I like to do new things, strange things, fun things. This time I did a glassblowing taster session – that is, i did a very short session designed for absolute beginners.
It was at The Glass Hub, near Bath and there were eight of us. We were dressed up in kevlar gloves and sleeves – not as exciting as it sounds; these are the same yellow gloves threaded with kevlar that I own for whittling and the sleeve is just a yellow tube with a thumb hole in it which you wear on your right arm to stop you burning yourself if you pick up your tools the wrong way round. Those of us who weren’t already wearing glasses wore safety glasses. There’s a lot of cooling glass around and sometimes it pings around the hot shop because it’s shattered while cooling. Oh, glass is fragile! We were recommended to watch the Netflix series Blown Away, which is the glassblowing version of things like the Pottery Throwdown or the Sewing Bee and I had no idea how easy it is for glass to just fall off the pole or shatter or crack because you’ve left it out of the furnace a moment too long. I’m so glad I didn’t know that at the time!
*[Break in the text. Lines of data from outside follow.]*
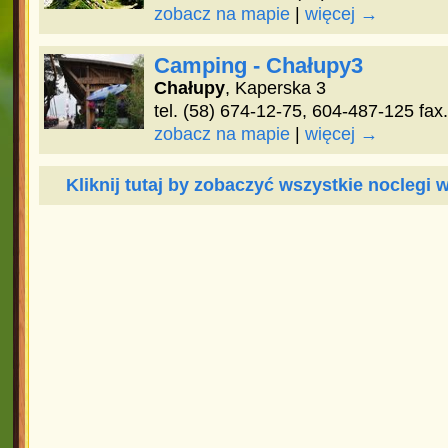
zobacz na mapie
|
więcej →
Camping - Chałupy3
Chałupy
, Kaperska 3
tel. (58) 674-12-75, 604-487-125 fax
zobacz na mapie
|
więcej →
Kliknij tutaj by zobaczyć wszystkie noclegi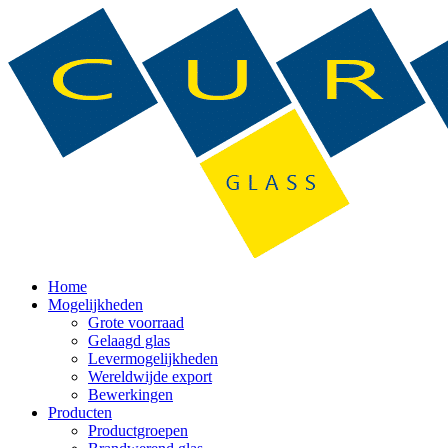
Home
Mogelijkheden
Grote voorraad
Gelaagd glas
Levermogelijkheden
Wereldwijde export
Bewerkingen
Producten
Productgroepen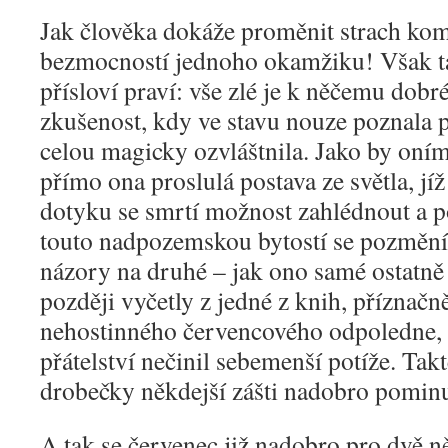
Jak člověka dokáže proměnit strach ko
bezmocností jednoho okamžiku! Však ta
přísloví praví: vše zlé je k něčemu dobré
zkušenost, kdy ve stavu nouze poznala 
celou magicky ozvláštnila. Jako by on
přímo ona proslulá postava ze světla, jíž
dotyku se smrtí možnost zahlédnout a p
touto nadpozemskou bytostí se pozmění 
názory na druhé – jak ono samé ostatně
později vyčetly z jedné z knih, příznačn
nehostinného červencového odpoledne, 
přátelství nečinil sebemenší potíže. Ta
drobečky někdejší zášti nadobro pominu
A tak se červenec již nadobro pro dvě ně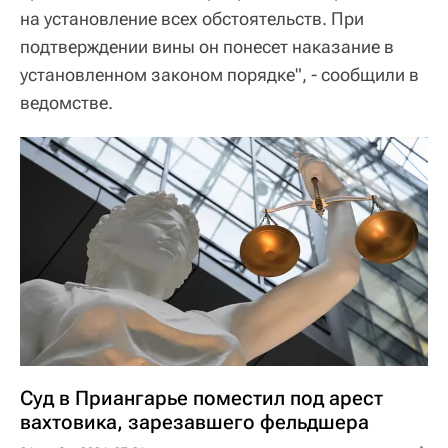
на установление всех обстоятельств. При
подтверждении вины он понесет наказание в
установленном законом порядке", - сообщили в
ведомстве.
Суд в Приангарье поместил под арест
вахтовика, зарезавшего фельдшера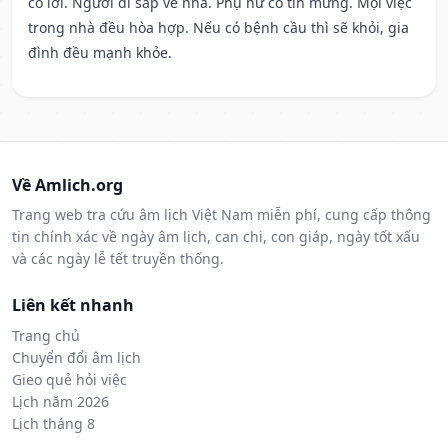
có lời. Người đi sắp về nhà. Phụ nữ có tin mừng. Mọi việc
trong nhà đều hòa hợp. Nếu có bệnh cầu thì sẽ khỏi, gia
đình đều mạnh khỏe.
Về Amlich.org
Trang web tra cứu âm lịch Việt Nam miễn phí, cung cấp thông
tin chính xác về ngày âm lịch, can chi, con giáp, ngày tốt xấu
và các ngày lễ tết truyền thống.
Liên kết nhanh
Trang chủ
Chuyển đổi âm lịch
Gieo quẻ hỏi việc
Lịch năm 2026
Lịch tháng 8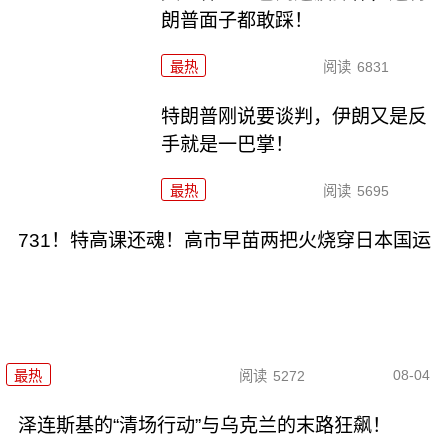
朗普面子都敢踩！
最热
阅读
6831
特朗普刚说要谈判，伊朗又是反
手就是一巴掌！
最热
阅读
5695
731！特高课还魂！高市早苗两把火烧穿日本国运
08-04
最热
阅读
5272
泽连斯基的“清场行动”与乌克兰的末路狂飙！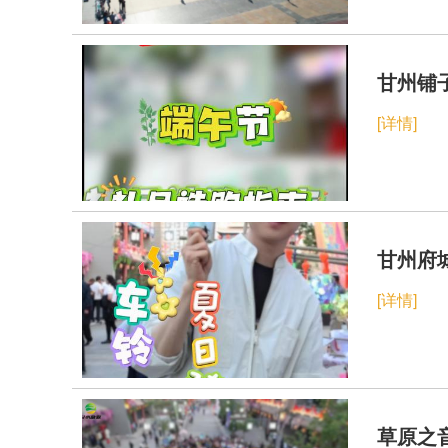
甘州铺
[详情]
甘州府
[详情]
草原之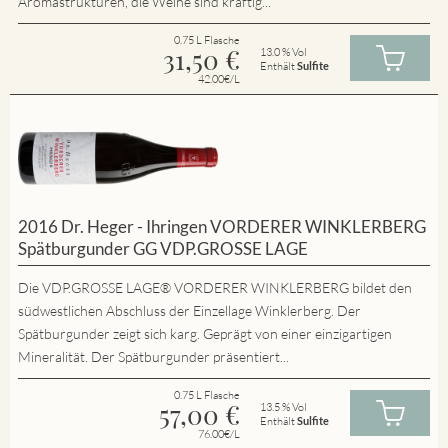
Aromastrukturen, die Weine sind kräftig...
0.75 L Flasche
31,50
€
13.0 % Vol
Enthält
Sulfite
42.00€/L
2016 Dr. Heger - Ihringen VORDERER WINKLERBERG
Spätburgunder GG VDP.GROSSE LAGE
Die VDP.GROSSE LAGE® VORDERER WINKLERBERG bildet den
südwestlichen Abschluss der Einzellage Winklerberg. Der
Spätburgunder zeigt sich karg. Geprägt von einer einzigartigen
Mineralität. Der Spätburgunder präsentiert...
0.75 L Flasche
57,00
€
13.5 % Vol
Enthält
Sulfite
76.00€/L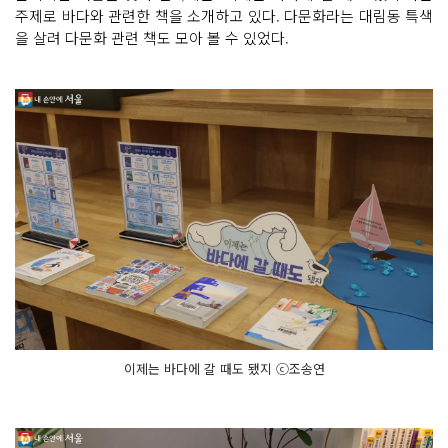
주제로 바다와 관련한 책을 소개하고 있다. 다문화라는 대림동 특색
을 살려 다문화 관련 책도 모아 볼 수 있었다.
이제는 바다에 갈 때도 됐지 ⓒ조송연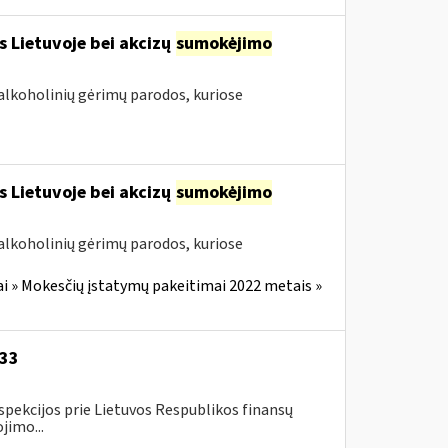
s Lietuvoje bei akcizų
sumokėjimo
alkoholinių gėrimų parodos, kuriose
s Lietuvoje bei akcizų
sumokėjimo
alkoholinių gėrimų parodos, kuriose
i » Mokesčių įstatymų pakeitimai 2022 metais »
-33
spekcijos prie Lietuvos Respublikos finansų
jimo...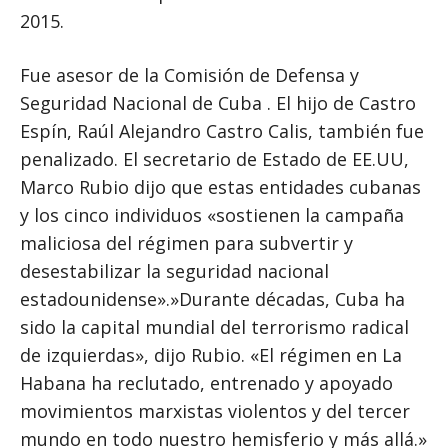
2015.
Fue asesor de la Comisión de Defensa y
Seguridad Nacional de Cuba . El hijo de Castro
Espín, Raúl Alejandro Castro Calis, también fue
penalizado. El secretario de Estado de EE.UU,
Marco Rubio dijo que estas entidades cubanas
y los cinco individuos «sostienen la campaña
maliciosa del régimen para subvertir y
desestabilizar la seguridad nacional
estadounidense».»Durante décadas, Cuba ha
sido la capital mundial del terrorismo radical
de izquierdas», dijo Rubio. «El régimen en La
Habana ha reclutado, entrenado y apoyado
movimientos marxistas violentos y del tercer
mundo en todo nuestro hemisferio y más allá.»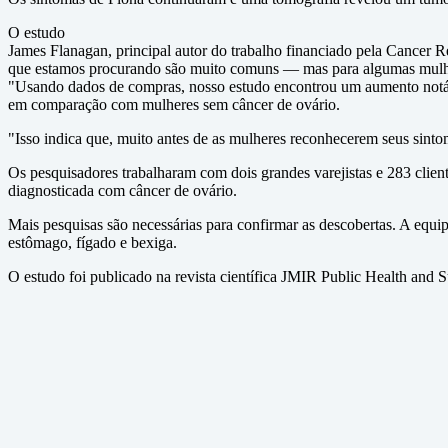
O estudo
James Flanagan, principal autor do trabalho financiado pela Cancer R
que estamos procurando são muito comuns — mas para algumas mulhere
"Usando dados de compras, nosso estudo encontrou um aumento notáve
em comparação com mulheres sem câncer de ovário.
"Isso indica que, muito antes de as mulheres reconhecerem seus sinto
Os pesquisadores trabalharam com dois grandes varejistas e 283 clie
diagnosticada com câncer de ovário.
Mais pesquisas são necessárias para confirmar as descobertas. A equi
estômago, fígado e bexiga.
O estudo foi publicado na revista científica JMIR Public Health and S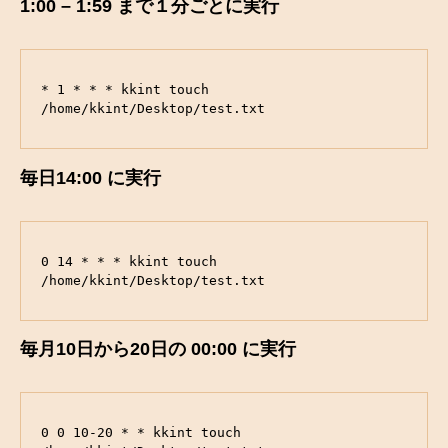
1:00 – 1:59 まで１分ごとに実行
* 1 * * * kkint touch 
/home/kkint/Desktop/test.txt
毎日14:00 に実行
0 14 * * * kkint touch 
/home/kkint/Desktop/test.txt
毎月10日から20日の 00:00 に実行
0 0 10-20 * * kkint touch 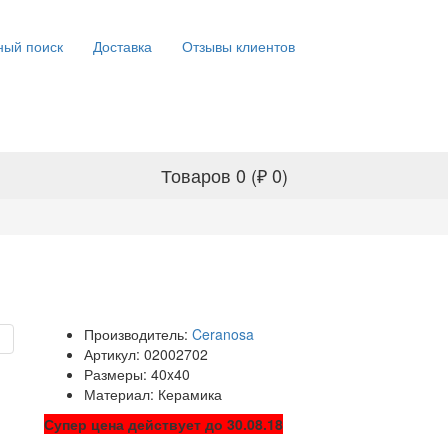
ый поиск
Доставка
Отзывы клиентов
Товаров 0 (₽ 0)
Производитель:
Ceranosa
Артикул: 02002702
Размеры: 40x40
Материал: Керамика
Супер цена действует до 30.08.18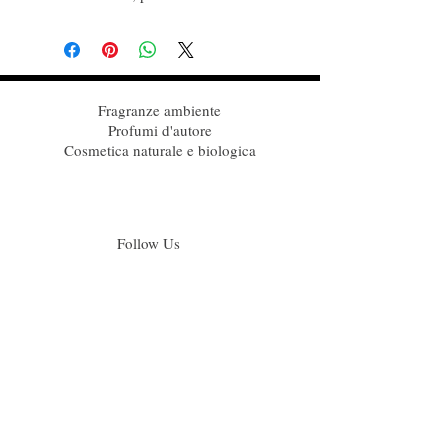
Fragranze ambiente
Profumi d'autore
Cosmetica naturale e biologica
Follow Us
Iscriviti alla nostra mailing list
We were split into two groups of four, one with each instructor. The instructor does a lot of the work, either twiddling the punty while you concentrate on shaping the glass or shaping it while you blow and at the time that felt like cheating. Having watched two and a half seasons plus the Christmas miniseason of Blown Away, I now realise it’s entirely normal for an assistant to do a huge chunk of the work. It’s very hard to shape something while inflating it down a blowpipe four feet long and it’s often easier to stay where you are ready to grab and shape again without having to get up yourself to reheat it in the furnace. In fact, by the finales of Blown Away, each artist has three assistants. Glasswork is teamwork, apparently. So it wasn’t cheating to have our instructor physically help.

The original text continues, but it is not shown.